Looks like a crappy day, glad I didn't go!


:roll:


----------



## kingslug (Mar 3, 2010)

Get it while you can..heard they will close early or at least regular date to build the new zipline.


----------



## reefer (Mar 3, 2010)

Sweet! I'm not a mogul "enthusiast", but I appreciate all the pictures. Best ones are the woods shots.......


----------



## SkiDork (Mar 3, 2010)

sweet!  The crew over on mogulskiing.net would love this one.


----------



## powhunter (Mar 3, 2010)

any more pics????


----------



## Greg (Mar 3, 2010)

powhunter said:


> any more pics????



:lol: Actually, I have about twice as many more.


----------



## deadheadskier (Mar 3, 2010)

was the trip solo?


----------



## Grassi21 (Mar 3, 2010)

Looks sweeeet.


----------



## 4aprice (Mar 3, 2010)

Somebody grab me a mop.  I didn't know I had that much drool in me.  I'm heading up there soon.  Only 2 hours from here all highway.  Almost looks like the Rocky Mountainish.

Alex

Lake Hopatcong, NJ


----------



## Greg (Mar 3, 2010)

deadheadskier said:


> was the trip solo?



Yep. I tried to wrangle a few people into going, to no avail. I prefer to ski with others, but sometimes it's nice to just do your own thing. Just you and the hill.


----------



## Warp Daddy (Mar 3, 2010)

Altho not a bump enthusiast  i do appreciate the beauty of your photos Greg -- glad u had a super day 

Damn that is some serious snow just looking at the shots of town too


----------



## Mapnut (Mar 3, 2010)

Wasn't there any decent cruising? (Ducks and runs)


----------



## 180 (Mar 3, 2010)

Can't wait to get back this weekend.


----------



## x10003q (Mar 3, 2010)

I was there yesterday and Greg speaks the truth. I skied bell to bell and I could barely move today. My fave was 44 although Upper Crossover was soft and sweet in the afternoon. I started the day some amazing cruising down Hellgate to Broadway to Eisenhower. Then the abuse started. I ran k27 , then Upper Crossover and then over the top to Nirvana. First was Claire's then my fave 44 for 3. I had a few pole plants that went 1/2 up the pole before I could catch it to avoid a shoulder dislocation. I went to the car for lunch and changed out of sweaty shirts, gloves, fleece, and left the helmet and switched the goggles. I cranked a few Mountain Dews and 2 Clif bars and was back for more abuse in 20 minutes. At this point I could tell I was going to be crippled for my fun. Back on West and back to 44. Then Purna. Then 44. Then Claires. Then 44. Then 44. Then over to the front for the shorter U Crossover with a cruise to Eisenhower for more bumps. I did this route mixed with Cliff to Racers for the rest of the afternoon. I got back to the car, changed again cranked 4 motrin and made my way back to Jersey.

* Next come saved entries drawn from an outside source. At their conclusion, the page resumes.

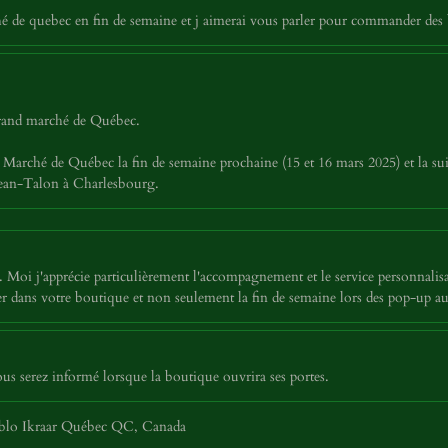
é de quebec en fin de semaine et j aimerai vous parler pour commander des 
 grand marché de Québec.
Marché de Québec la fin de semaine prochaine (15 et 16 mars 2025) et la sui
 Jean-Talon à Charlesbourg.
Moi j'apprécie particulièrement l'accompagnement et le service personnalisa
siter dans votre boutique et non seulement la fin de semaine lors des pop-u
 serez informé lorsque la boutique ouvrira ses portes.
ablo Ikraar Québec QC, Canada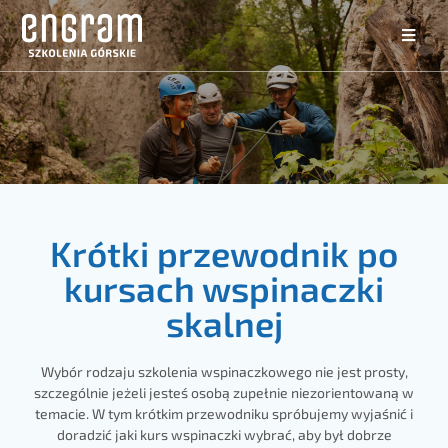
Krótki przewodnik po
kursach wspinaczki
skalnej
Wybór rodzaju szkolenia wspinaczkowego nie jest prosty,
szczególnie jeżeli jesteś osobą zupełnie niezorientowaną w
temacie. W tym krótkim przewodniku spróbujemy wyjaśnić i
doradzić jaki kurs wspinaczki wybrać, aby był dobrze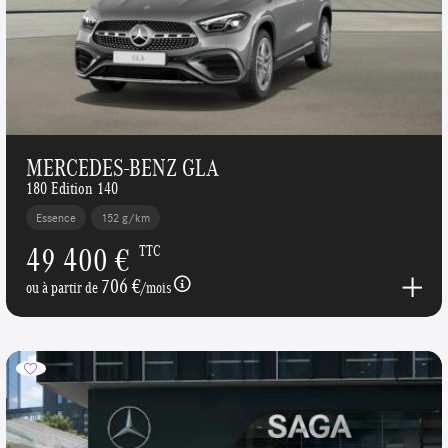
MERCEDES-BENZ GLA
180 Edition 140
Essence
152 g/km
49 400 €
TTC
706 €
ou à partir de
/mois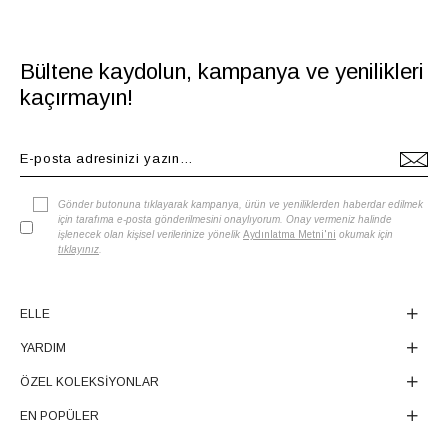
Bültene kaydolun, kampanya ve yenilikleri
kaçırmayın!
Gönder butonuna tıklayarak kampanya, ürün ve yeniliklerden haberdar edilmek
için tarafıma e-posta gönderilmesini onaylıyorum. Onay vermeniz halinde
işlenecek olan kişisel verilerinize yönelik
Aydınlatma Metni'ni
okumak için
tıklayınız
.
ELLE
YARDIM
ÖZEL KOLEKSİYONLAR
EN POPÜLER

1st is a buried house on the way in, the 2nd is empty Hellgate, the 3rd is the buried mid mountain lunch deck, the 4th is k27 and the 5th is 44.


----------



## x10003q (Mar 3, 2010)

A few more photos. The first one is the the buried top trail map, the second is a view up West, the third is Racer's, the 4th is the house above the d lift and the 5th is mid Claires.


----------